MultinomialNB(alpha=1.0, class_prior=None, fit_prior=True)

In [23]:
pred = model.predict(test)

In [24]:
from sklearn.metrics import accuracy_score, precision_score, recall_score, f1_score, confusion_matrix

In [25]:
print confusion_matrix(y_test, pred)

[[1203    5]
 [  11  174]]


In [26]:
print accuracy_score(y_test, pred)
print precision_score(y_test, pred)
print recall_score(y_test, pred)
print f1_score(y_test, pred)

0.988513998564
0.972067039106
0.940540540541
0.956043956044


In [27]:
y_test.head()

1078    0
4028    0
958     0
4642    0
4674    0
Name: label, dtype: int64

In [28]:
pred

array([0, 0, 0, ..., 0, 1, 0], dtype=int64)

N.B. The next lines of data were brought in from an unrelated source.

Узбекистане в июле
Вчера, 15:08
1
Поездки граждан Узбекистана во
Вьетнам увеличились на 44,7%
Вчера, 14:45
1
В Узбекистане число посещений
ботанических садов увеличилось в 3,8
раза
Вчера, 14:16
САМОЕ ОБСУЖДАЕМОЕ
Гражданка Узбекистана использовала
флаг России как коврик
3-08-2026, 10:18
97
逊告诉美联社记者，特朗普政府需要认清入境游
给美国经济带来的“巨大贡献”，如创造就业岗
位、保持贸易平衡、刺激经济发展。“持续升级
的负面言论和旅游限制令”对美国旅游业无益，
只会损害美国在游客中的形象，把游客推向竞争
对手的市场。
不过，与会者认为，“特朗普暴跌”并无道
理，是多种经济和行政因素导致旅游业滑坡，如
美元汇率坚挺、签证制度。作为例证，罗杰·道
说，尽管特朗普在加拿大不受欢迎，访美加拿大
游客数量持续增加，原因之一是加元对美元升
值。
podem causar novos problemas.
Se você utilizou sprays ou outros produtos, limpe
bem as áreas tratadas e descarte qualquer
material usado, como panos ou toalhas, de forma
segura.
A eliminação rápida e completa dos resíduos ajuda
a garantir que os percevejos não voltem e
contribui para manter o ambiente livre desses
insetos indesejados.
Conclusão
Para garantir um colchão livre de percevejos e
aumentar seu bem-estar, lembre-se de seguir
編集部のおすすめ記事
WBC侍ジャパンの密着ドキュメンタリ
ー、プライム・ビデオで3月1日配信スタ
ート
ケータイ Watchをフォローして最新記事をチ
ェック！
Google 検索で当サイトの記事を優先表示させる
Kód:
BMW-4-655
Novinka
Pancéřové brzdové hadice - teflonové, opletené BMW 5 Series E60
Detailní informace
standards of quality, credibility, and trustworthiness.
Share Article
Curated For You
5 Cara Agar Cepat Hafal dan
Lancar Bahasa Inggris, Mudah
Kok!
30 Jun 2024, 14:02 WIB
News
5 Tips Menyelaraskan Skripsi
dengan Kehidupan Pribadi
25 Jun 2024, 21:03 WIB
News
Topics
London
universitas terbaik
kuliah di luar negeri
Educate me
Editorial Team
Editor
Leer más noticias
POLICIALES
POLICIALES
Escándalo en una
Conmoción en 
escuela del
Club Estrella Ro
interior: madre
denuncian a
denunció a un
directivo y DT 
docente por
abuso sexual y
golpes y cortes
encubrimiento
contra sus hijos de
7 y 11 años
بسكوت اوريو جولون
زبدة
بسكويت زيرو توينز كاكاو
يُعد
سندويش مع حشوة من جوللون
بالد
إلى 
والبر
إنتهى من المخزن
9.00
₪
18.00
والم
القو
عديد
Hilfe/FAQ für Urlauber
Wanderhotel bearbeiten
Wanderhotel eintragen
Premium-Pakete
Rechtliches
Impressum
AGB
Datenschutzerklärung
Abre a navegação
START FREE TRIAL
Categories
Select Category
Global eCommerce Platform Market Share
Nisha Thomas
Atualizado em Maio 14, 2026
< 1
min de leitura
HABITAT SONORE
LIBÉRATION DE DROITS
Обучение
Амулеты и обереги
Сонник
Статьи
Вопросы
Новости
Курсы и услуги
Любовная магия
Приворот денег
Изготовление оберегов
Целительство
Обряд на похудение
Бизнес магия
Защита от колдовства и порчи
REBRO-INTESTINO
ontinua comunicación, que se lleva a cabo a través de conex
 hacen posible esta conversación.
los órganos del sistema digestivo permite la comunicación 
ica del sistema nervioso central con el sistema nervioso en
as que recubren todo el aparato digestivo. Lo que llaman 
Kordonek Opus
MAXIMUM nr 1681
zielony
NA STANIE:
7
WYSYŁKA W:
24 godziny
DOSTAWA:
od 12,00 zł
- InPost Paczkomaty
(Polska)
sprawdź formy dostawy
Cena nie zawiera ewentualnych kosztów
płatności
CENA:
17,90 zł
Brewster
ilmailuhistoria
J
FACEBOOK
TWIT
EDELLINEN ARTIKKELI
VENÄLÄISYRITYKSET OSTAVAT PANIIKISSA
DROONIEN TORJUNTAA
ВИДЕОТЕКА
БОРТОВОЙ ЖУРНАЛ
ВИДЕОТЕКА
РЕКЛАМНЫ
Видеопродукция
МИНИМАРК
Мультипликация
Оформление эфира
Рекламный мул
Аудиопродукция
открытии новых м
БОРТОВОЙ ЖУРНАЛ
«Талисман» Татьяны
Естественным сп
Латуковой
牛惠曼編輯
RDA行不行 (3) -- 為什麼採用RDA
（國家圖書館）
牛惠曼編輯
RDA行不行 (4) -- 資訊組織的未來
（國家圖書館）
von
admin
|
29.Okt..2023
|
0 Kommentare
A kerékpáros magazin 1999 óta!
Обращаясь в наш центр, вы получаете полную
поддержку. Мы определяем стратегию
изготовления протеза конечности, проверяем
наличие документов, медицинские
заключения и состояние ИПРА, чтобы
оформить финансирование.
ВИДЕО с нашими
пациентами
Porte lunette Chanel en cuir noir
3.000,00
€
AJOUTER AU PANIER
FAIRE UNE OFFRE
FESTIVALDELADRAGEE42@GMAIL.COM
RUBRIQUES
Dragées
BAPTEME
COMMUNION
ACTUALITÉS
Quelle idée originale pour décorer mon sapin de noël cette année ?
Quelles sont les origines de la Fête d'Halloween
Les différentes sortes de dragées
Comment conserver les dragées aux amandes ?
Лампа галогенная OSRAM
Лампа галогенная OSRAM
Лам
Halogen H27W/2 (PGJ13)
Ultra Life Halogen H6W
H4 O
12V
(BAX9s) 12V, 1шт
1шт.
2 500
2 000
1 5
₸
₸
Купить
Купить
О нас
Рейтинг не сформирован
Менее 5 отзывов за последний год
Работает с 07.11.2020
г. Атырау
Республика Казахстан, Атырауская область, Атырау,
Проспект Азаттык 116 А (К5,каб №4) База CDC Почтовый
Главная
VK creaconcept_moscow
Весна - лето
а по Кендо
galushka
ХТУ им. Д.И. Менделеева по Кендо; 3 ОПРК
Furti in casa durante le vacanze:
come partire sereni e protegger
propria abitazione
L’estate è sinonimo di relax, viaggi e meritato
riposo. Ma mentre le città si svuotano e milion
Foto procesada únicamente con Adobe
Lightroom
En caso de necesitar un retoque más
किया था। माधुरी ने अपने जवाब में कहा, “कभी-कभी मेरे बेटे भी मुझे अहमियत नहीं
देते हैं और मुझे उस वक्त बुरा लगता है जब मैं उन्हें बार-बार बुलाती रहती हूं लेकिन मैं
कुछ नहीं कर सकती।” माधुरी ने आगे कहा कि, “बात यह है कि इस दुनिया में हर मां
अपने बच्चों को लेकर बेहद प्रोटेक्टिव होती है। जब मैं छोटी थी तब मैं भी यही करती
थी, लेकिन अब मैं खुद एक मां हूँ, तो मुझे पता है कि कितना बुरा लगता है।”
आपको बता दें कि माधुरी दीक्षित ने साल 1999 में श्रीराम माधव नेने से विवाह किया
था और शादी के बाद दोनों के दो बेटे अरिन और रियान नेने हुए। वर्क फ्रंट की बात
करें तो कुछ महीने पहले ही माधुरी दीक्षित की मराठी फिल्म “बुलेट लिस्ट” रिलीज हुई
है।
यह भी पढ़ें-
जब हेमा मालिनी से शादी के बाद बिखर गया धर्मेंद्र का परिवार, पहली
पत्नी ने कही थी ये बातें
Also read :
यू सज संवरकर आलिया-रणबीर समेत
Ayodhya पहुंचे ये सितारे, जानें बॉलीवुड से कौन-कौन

One of the major advantages that Naive Bayes has over other classification algorithms is its ability to handle an extremely large number of features. In our case, each word is treated as a feature and there are thousands of different words. Also, it performs well even with the presence of irrelevant features and is relatively unaffected by them. The other major advantage it has is its relative simplicity. Naive Bayes' works well right out of the box and tuning it's parameters is rarely ever necessary, except usually in cases where the distribution of the data is known. It rarely ever overfits the data. Another important advantage is that its model training and prediction times are very fast for the amount of data it can handle. All in all, Naive Bayes' really is a gem of an algorithm!